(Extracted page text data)
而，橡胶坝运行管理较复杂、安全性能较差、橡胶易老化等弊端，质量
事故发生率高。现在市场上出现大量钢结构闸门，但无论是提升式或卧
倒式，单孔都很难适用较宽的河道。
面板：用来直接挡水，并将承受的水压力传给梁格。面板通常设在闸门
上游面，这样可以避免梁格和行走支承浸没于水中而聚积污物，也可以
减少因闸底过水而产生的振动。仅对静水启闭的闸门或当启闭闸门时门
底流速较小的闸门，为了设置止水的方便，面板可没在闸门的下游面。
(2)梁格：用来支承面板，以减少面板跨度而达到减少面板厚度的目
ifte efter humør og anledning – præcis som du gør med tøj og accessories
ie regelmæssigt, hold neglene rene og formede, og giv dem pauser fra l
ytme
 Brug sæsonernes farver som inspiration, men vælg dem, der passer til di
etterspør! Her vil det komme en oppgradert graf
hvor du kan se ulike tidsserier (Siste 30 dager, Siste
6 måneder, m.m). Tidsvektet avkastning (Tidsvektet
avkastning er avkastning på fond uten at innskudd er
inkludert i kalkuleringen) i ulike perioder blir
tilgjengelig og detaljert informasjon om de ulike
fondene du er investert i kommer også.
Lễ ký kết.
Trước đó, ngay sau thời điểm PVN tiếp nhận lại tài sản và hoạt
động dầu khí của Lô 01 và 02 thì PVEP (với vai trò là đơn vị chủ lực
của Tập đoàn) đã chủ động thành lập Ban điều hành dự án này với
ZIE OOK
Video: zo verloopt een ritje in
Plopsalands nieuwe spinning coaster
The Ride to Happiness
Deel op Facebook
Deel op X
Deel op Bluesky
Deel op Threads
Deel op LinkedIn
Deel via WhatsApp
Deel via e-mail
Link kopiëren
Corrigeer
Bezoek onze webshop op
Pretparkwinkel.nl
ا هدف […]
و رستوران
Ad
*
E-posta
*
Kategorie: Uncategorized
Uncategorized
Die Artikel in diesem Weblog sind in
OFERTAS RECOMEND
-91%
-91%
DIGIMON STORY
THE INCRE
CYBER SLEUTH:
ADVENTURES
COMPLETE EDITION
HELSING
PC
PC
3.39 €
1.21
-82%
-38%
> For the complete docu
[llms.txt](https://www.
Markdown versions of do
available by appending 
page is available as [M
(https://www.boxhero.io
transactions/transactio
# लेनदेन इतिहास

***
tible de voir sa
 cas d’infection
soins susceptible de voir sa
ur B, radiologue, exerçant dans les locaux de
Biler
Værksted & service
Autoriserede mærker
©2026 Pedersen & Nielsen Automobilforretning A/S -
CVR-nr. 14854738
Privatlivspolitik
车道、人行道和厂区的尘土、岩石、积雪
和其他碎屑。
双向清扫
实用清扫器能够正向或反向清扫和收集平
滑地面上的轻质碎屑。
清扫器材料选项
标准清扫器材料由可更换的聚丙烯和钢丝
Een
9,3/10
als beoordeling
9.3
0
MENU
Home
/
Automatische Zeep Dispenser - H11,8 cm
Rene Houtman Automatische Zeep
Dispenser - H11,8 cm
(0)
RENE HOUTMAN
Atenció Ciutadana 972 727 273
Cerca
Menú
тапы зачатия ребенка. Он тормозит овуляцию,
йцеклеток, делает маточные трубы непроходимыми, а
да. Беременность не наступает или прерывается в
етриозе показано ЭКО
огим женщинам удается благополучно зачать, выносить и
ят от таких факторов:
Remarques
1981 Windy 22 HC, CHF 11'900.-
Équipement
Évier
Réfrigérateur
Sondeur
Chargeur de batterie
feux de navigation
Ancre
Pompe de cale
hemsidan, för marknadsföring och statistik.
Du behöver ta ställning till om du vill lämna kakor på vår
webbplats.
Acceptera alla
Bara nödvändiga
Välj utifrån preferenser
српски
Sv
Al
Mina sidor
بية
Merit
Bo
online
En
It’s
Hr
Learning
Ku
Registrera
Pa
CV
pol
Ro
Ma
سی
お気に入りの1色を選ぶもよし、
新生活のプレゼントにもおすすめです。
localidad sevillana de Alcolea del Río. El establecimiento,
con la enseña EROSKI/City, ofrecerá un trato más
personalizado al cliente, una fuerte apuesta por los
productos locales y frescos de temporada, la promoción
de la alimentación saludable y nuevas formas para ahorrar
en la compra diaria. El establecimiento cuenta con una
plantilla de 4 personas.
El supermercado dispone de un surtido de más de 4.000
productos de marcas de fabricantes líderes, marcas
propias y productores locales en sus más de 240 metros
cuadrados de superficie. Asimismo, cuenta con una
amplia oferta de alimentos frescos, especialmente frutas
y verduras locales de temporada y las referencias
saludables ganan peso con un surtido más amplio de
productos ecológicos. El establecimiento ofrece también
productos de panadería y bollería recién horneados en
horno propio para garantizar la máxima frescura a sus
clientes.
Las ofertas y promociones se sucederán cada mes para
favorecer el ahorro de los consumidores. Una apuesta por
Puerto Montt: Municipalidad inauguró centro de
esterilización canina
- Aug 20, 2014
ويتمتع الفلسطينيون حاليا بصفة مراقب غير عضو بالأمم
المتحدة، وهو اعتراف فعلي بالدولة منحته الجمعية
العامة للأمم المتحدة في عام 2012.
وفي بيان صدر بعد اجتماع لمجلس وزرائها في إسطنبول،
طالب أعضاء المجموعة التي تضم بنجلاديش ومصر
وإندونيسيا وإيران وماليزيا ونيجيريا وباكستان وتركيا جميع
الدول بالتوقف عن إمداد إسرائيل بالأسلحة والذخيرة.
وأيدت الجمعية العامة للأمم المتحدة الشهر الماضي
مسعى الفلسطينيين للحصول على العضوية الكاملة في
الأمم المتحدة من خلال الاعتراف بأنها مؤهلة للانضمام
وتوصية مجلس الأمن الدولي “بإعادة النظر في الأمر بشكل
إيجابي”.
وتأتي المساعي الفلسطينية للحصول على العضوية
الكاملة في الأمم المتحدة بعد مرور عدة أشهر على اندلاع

Goal of the exercise — One stretch of the lines above is wanted, from the line that contains "огим женщинам удается" through the line that contains "المتحدة، وهو اعتراف". Output it exactly.

Answer section —
огим женщинам удается благополучно зачать, выносить и
ят от таких факторов:
Remarques
1981 Windy 22 HC, CHF 11'900.-
Équipement
Évier
Réfrigérateur
Sondeur
Chargeur de batterie
feux de navigation
Ancre
Pompe de cale
hemsidan, för marknadsföring och statistik.
Du behöver ta ställning till om du vill lämna kakor på vår
webbplats.
Acceptera alla
Bara nödvändiga
Välj utifrån preferenser
српски
Sv
Al
Mina sidor
بية
Merit
Bo
online
En
It’s
Hr
Learning
Ku
Registrera
Pa
CV
pol
Ro
Ma
سی
お気に入りの1色を選ぶもよし、
新生活のプレゼントにもおすすめです。
localidad sevillana de Alcolea del Río. El establecimiento,
con la enseña EROSKI/City, ofrecerá un trato más
personalizado al cliente, una fuerte apuesta por los
productos locales y frescos de temporada, la promoción
de la alimentación saludable y nuevas formas para ahorrar
en la compra diaria. El establecimiento cuenta con una
plantilla de 4 personas.
El supermercado dispone de un surtido de más de 4.000
productos de marcas de fabricantes líderes, marcas
propias y productores locales en sus más de 240 metros
cuadrados de superficie. Asimismo, cuenta con una
amplia oferta de alimentos frescos, especialmente frutas
y verduras locales de temporada y las referencias
saludables ganan peso con un surtido más amplio de
productos ecológicos. El establecimiento ofrece también
productos de panadería y bollería recién horneados en
horno propio para garantizar la máxima frescura a sus
clientes.
Las ofertas y promociones se sucederán cada mes para
favorecer el ahorro de los consumidores. Una apuesta por
Puerto Montt: Municipalidad inauguró centro de
esterilización canina
- Aug 20, 2014
ويتمتع الفلسطينيون حاليا بصفة مراقب غير عضو بالأمم
المتحدة، وهو اعتراف فعلي بالدولة منحته الجمعية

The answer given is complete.